*** GIVEN DATA ***

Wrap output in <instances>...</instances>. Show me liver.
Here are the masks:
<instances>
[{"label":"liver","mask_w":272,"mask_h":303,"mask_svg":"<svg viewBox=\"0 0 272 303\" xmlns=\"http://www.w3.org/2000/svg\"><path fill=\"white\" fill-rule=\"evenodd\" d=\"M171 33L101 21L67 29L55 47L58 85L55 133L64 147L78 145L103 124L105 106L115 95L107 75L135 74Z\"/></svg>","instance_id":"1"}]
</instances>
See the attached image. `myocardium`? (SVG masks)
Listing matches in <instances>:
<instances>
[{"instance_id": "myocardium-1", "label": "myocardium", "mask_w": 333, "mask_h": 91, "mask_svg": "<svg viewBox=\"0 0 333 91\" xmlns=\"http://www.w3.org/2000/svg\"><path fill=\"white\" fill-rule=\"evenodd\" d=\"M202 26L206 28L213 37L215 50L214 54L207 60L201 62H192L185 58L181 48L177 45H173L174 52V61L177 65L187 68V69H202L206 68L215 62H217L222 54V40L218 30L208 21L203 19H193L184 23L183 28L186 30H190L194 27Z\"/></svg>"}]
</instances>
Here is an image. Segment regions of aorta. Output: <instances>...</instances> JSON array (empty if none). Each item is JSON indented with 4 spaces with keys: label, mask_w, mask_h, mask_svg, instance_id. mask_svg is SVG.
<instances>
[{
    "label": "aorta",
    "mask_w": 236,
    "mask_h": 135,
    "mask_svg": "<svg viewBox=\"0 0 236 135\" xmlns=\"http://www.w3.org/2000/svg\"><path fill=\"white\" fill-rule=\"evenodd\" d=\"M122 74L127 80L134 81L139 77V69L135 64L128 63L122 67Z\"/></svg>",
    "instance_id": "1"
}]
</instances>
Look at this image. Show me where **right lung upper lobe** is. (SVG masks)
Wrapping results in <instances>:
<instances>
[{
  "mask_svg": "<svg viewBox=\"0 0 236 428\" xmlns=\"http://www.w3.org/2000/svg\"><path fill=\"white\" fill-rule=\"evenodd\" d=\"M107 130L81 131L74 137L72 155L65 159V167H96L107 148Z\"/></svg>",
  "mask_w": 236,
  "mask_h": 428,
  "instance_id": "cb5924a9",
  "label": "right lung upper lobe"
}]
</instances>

***

> [BRIEF]
Beginning at the line that contains "Look at this", transcribe every line through the end of the material exactly, leaving out all earlier lines.

> [SOLUTION]
Look at this image. Show me where **right lung upper lobe** is. (SVG masks)
Wrapping results in <instances>:
<instances>
[{
  "mask_svg": "<svg viewBox=\"0 0 236 428\" xmlns=\"http://www.w3.org/2000/svg\"><path fill=\"white\" fill-rule=\"evenodd\" d=\"M107 130L81 131L74 137L72 155L65 159V167H96L107 148Z\"/></svg>",
  "mask_w": 236,
  "mask_h": 428,
  "instance_id": "cb5924a9",
  "label": "right lung upper lobe"
}]
</instances>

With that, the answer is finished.